The Law Commission of England and Wales has proposed reforming existing laws, especially private property law, to protect cryptocurrency users and maximize the potential of the technology.
The proposals are laid out in a consultation paper published on July 28 that is seeking inputs from industry stakeholders till November 4.
According to the Law Commission, while the law of England and Wales is “sufficiently flexible to accommodate” digital assets, there are some key areas that require reform. The Commission argues that personal property laws should be applicable to digital assets.
In its consultation paper, the Law Commission proposes the creation of a new and distinct category of personal property for so-called “data objects.” This would include cryptocurrencies as well as non-fungible tokens (NFTs).
In the press release, the Commission stated that the features of digital assets differ significantly from those of traditional physical assets. Therefore, to ensure that the private property laws can be effectively applied to digital assets, the agency proposed classifying them under a new category.
Creating a new category of assets would provide a “strong legal foundation for the digital assets industry and for users,” the Law Commission said. It added that the proposals are designed to ensure that the law remains “dynamic, highly competitive, and flexible.”
If the reforms are implemented, it would be easier for courts to decide ownership claims over tokens.
In the consultation paper, the Law Commission said that there are arguments in favor of allowing courts to award damages in cryptocurrencies.
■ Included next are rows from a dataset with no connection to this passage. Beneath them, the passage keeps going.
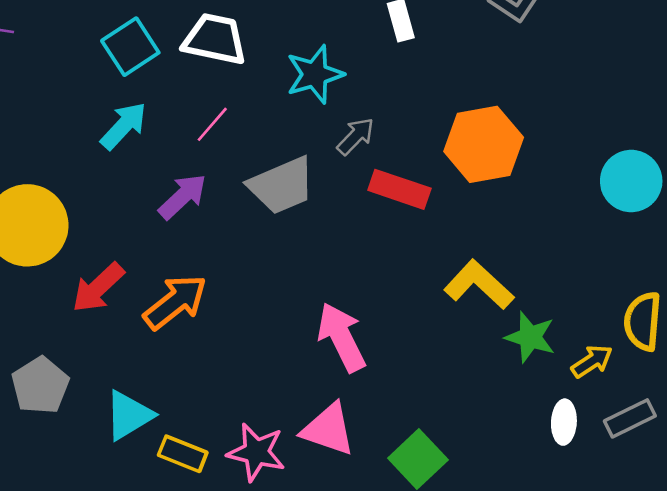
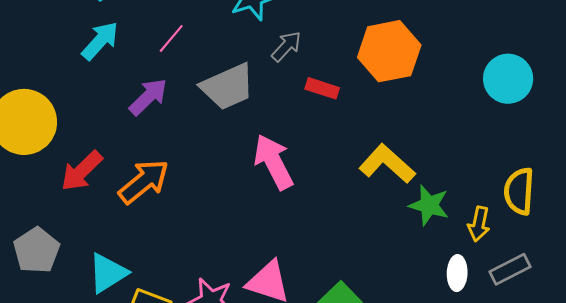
red rectangle: (399, 189) -> (322, 88), size x0.7
pink arrow: (342, 337) -> (274, 162), moved
yellow arrow: (592, 361) -> (479, 224), turned 136

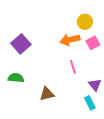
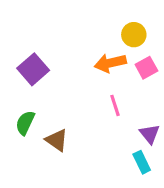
green semicircle: (16, 78) -> (25, 123), turned -70
brown triangle: (47, 94) -> (57, 140), moved, turned 49

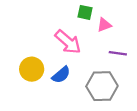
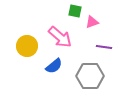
yellow circle: (32, 69) -> (27, 46), moved

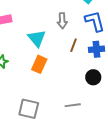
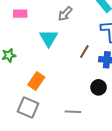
gray arrow: (62, 21) -> (65, 14), moved, turned 35
orange rectangle: (39, 64) -> (36, 81), moved

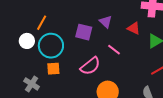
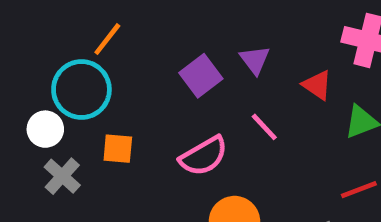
purple square: (84, 32) -> (201, 76), turned 30
white circle: (27, 41) -> (45, 129), moved
cyan circle: (51, 46) -> (81, 90), moved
However, the commission did not formally recommend it.
Professor Sarah Green, the Law Commissioner for Commercial and Common Law, said:
Our proposals aim to create a strong legal framework that offers greater consistency and protection for users and promotes an environment that is able to encourage further technological innovation.
“It’s important that we focus on developing the right legal foundations to support these emerging technologies, rather than rushing to impose structures that could stifle their development.